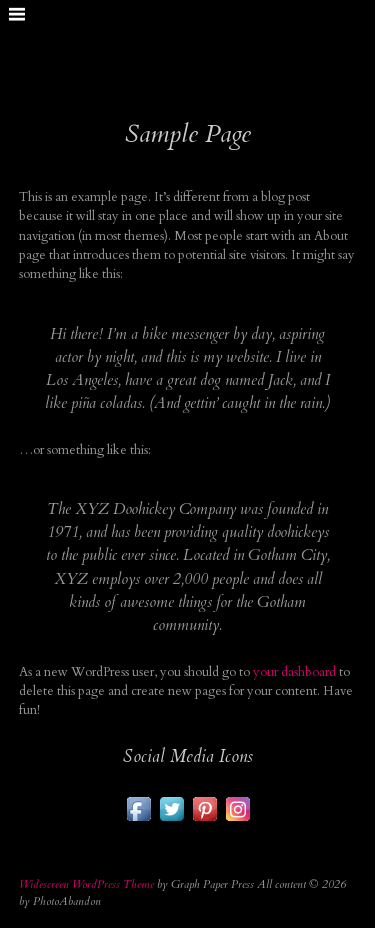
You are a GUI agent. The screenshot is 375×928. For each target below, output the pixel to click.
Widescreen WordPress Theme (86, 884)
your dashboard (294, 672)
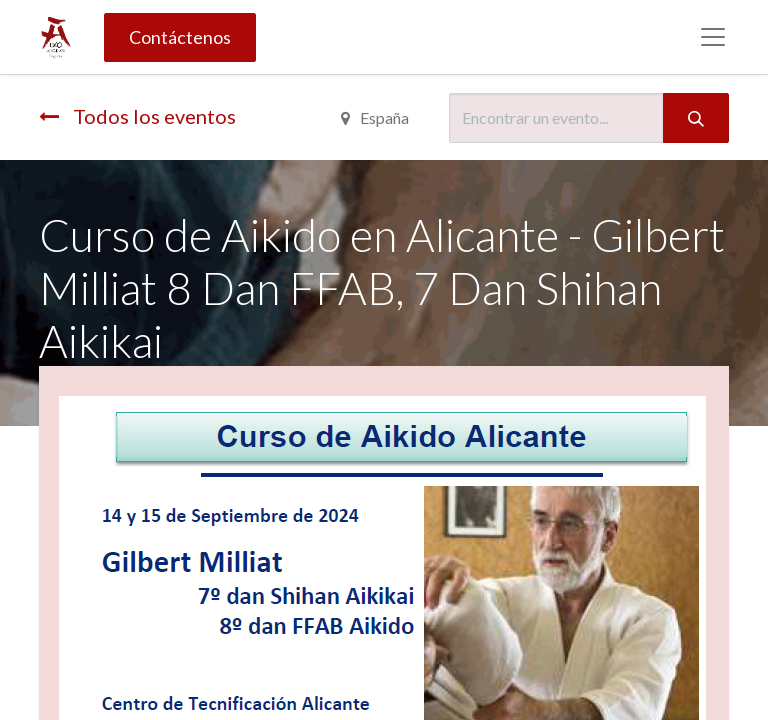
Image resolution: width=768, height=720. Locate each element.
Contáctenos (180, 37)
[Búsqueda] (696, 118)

**Work order:**
In the listing above, find the line containing "Image resolution: width=768, height=720." and please quote exactly that line through the last one, and no other lines.

**Task answer:**
Image resolution: width=768, height=720. Locate each element.
Contáctenos (180, 37)
[Búsqueda] (696, 118)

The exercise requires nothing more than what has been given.